Roy and co-investigator, Dr. Joan Sunice, noted that previous studies have examined the rate of visual impairments among Caucasians with type 1 diabetes, but, to their knowledge, there have been no similar studies conducted for a large group of African Americans.

To investigate, the researchers followed approximately 500 African Americans with type 1 diabetes over a period of 6 years to determine the rate of visual loss and associated risk factors.

At follow-up, they found that 4.3 percent of the study patients developed visual loss in their better eye, defined as a visual acuity of 20/40 or worse, and 0.6 percent became blind in their better eye, which was considered to be a visual acuity of 20/200 or worse.
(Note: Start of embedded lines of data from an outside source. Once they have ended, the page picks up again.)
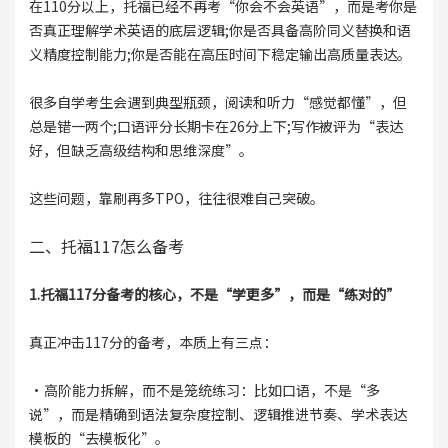
在110分以上，托福已经不再考“你会不会英语”，而是考你是
否真正理解学术英语的底层逻辑;你是否具备高阶同义替换和语
义精度控制能力;你是否能在高压时间下稳定输出高质量表达。
很多自学考生会遇到典型瓶颈，阅读和听力“感觉都懂”，但
总是错一两个;口语评分长期卡在26分上下;写作被评为“表达
好，但缺乏高级结构和思维深度”。
这些问题，靠刷再多TPO，往往很难自己突破。
二、托福117怎么备考
1.托福117分备考的核心，不是“学更多”，而是“练对的”
真正冲击117分的备考，本质上有三点：
·高阶能力拆解，而不是笼统练习：比如口语，不是“多
说”，而是精确到语法复杂度控制、逻辑推进节奏、学术表达
模板的“去模板化”。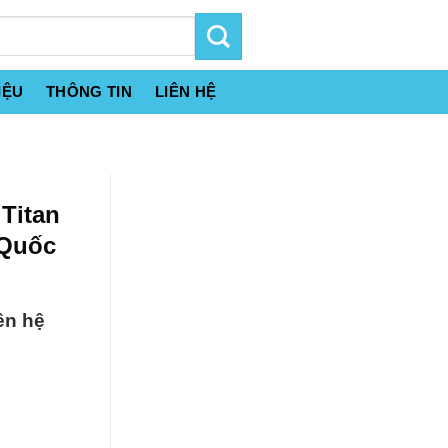
IỆU
THÔNG TIN
LIÊN HỆ
Titan
 Quốc
ên hệ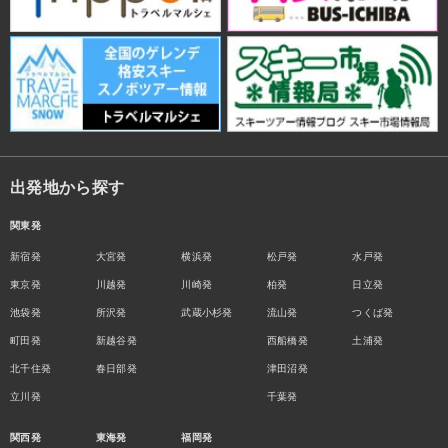
出発地から探す
関東発
新宿発
大宮発
横浜発
松戸発
水戸発
東京発
川越発
川崎発
柏発
日立発
池袋発
所沢発
武蔵小杉発
流山発
つくば発
町田発
新越谷発
西船橋発
土浦発
北千住発
春日部発
津田沼発
立川発
千葉発
関西発
東海発
福岡発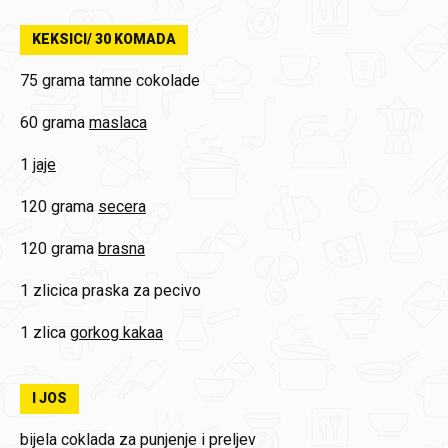
KEKSICI/ 30 KOMADA
75 grama
tamne cokolade
60 grama
maslaca
1
jaje
120 grama
secera
120 grama
brasna
1 zlicica
praska za pecivo
1 zlica
gorkog kakaa
I JOS
bijela coklada za punjenje i preljev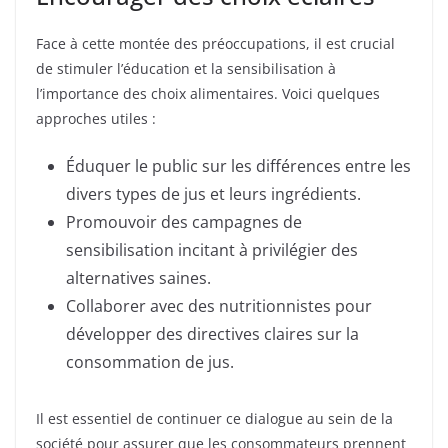
Face à cette montée des préoccupations, il est crucial
de stimuler l’éducation et la sensibilisation à
l’importance des choix alimentaires. Voici quelques
approches utiles :
Éduquer le public sur les différences entre les
divers types de jus et leurs ingrédients.
Promouvoir des campagnes de
sensibilisation incitant à privilégier des
alternatives saines.
Collaborer avec des nutritionnistes pour
développer des directives claires sur la
consommation de jus.
Il est essentiel de continuer ce dialogue au sein de la
société pour assurer que les consommateurs prennent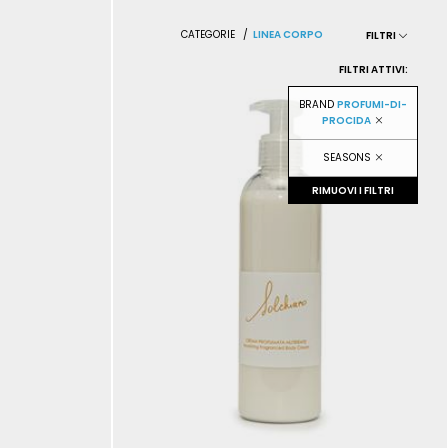
CATEGORIE
/
LINEA CORPO
FILTRI
FILTRI ATTIVI:
BRAND
PROFUMI-DI-
PROCIDA
SEASONS
RIMUOVI I FILTRI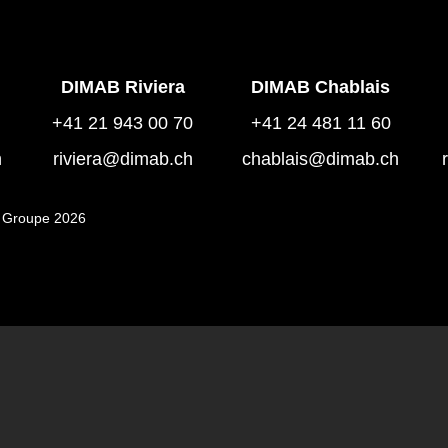
DIMAB Riviera
DIMAB Chablais
+41 21 943 00 70
+41 24 481 11 60
h
riviera@dimab.ch
chablais@dimab.ch
 Groupe 2026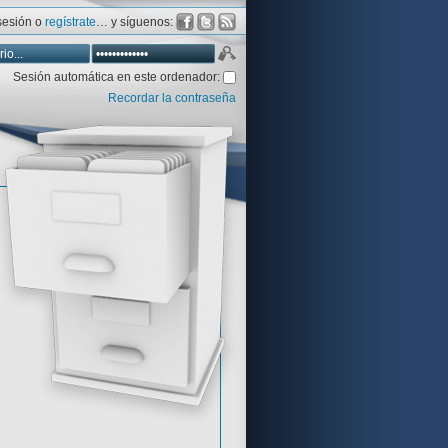
 sesión o
regístrate
… y síguenos:
Sesión automática en este ordenador:
Recordar la contraseña
Database
Aventura y CÍA
Aventuras gráficas al detalle
 peor votadas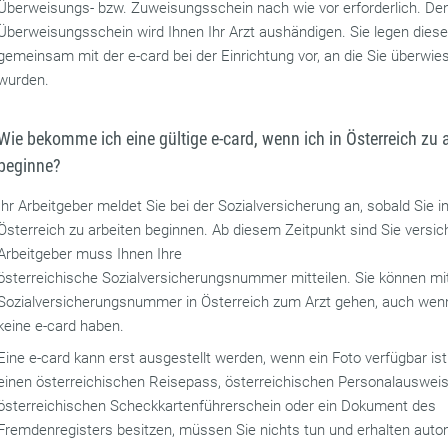
Überweisungs- bzw. Zuweisungsschein nach wie vor erforderlich. De
Überweisungsschein wird Ihnen Ihr Arzt aushändigen. Sie legen dies
gemeinsam mit der e-card bei der Einrichtung vor, an die Sie überwie
wurden.
Wie bekomme ich eine gültige e-card, wenn ich in Österreich zu 
beginne?
Ihr Arbeitgeber meldet Sie bei der Sozialversicherung an, sobald Sie i
Österreich zu arbeiten beginnen. Ab diesem Zeitpunkt sind Sie versich
Arbeitgeber muss Ihnen Ihre
österreichische Sozialversicherungsnummer mitteilen. Sie können mi
Sozialversicherungsnummer in Österreich zum Arzt gehen, auch wen
keine e-card haben.
Eine e-card kann erst ausgestellt werden, wenn ein Foto verfügbar is
einen österreichischen Reisepass, österreichischen Personalausweis
österreichischen Scheckkartenführerschein oder ein Dokument des
Fremdenregisters besitzen, müssen Sie nichts tun und erhalten aut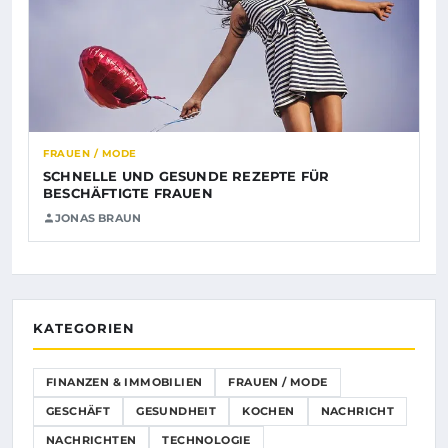
FRAUEN / MODE
SCHNELLE UND GESUNDE REZEPTE FÜR
BESCHÄFTIGTE FRAUEN
JONAS BRAUN
KATEGORIEN
FINANZEN & IMMOBILIEN
FRAUEN / MODE
GESCHÄFT
GESUNDHEIT
KOCHEN
NACHRICHT
NACHRICHTEN
TECHNOLOGIE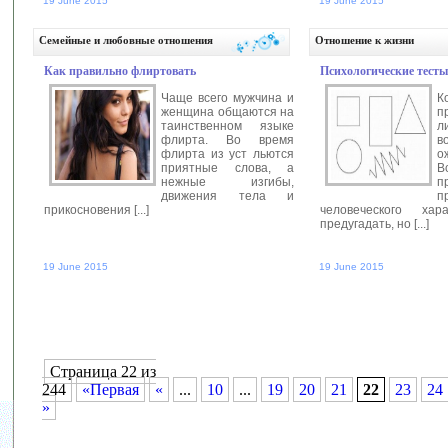
19 June 2015
19 June 2015
Автор:
anastasia
Читать далее >>
Автор:
an
Семейные и любовные отношения
Отношение к жизни
Как правильно флиртовать
Психологические тест
Чаще всего мужчина и
К
женщина общаются на
п
таинственном языке
л
флирта. Во время
в
флирта из уст льются
о
приятные слова, а
В
нежные изгибы,
движения тела и
п
прикосновения [...]
человеческого хар
предугадать, но [...]
19 June 2015
19 June 2015
Автор:
anastasia
Читать далее >>
Автор:
an
Страница 22 из
244
«Первая
«
...
10
...
19
20
21
22
23
24
»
Another 9.8 percent developed a doubling of the visual angle in their better eye, defined as the loss of 15 or more letters on the eye chart between the first and second visit. Another 13.5 percent showed a doubling of the visual angle in either eye, which was "particularly high," according to the report in the Archives of Ophthalmology.

In addition to poor control over blood sugar levels, the researchers found that older age, high protein levels in the urine (a symptom of kidney disease), and diabetic retinopathy -- a degenerative disease of the retina common among those with diabetes -- were all independent and significant predictors of vision loss over 6 years.

Roy notes that monitoring the severity of retinopathy in this patient population is crucial in identifying those who may require treatments to prevent severe vision loss. "Patients with kidney disease are also at a higher risk of losing vision than those who do not have kidney involvement," Roy said.

"Since African Americans with diabetes as a whole have poor blood sugar control," Roy notes, "a major effort to improve glucose control must be made by patients and physicians taking care of such patients."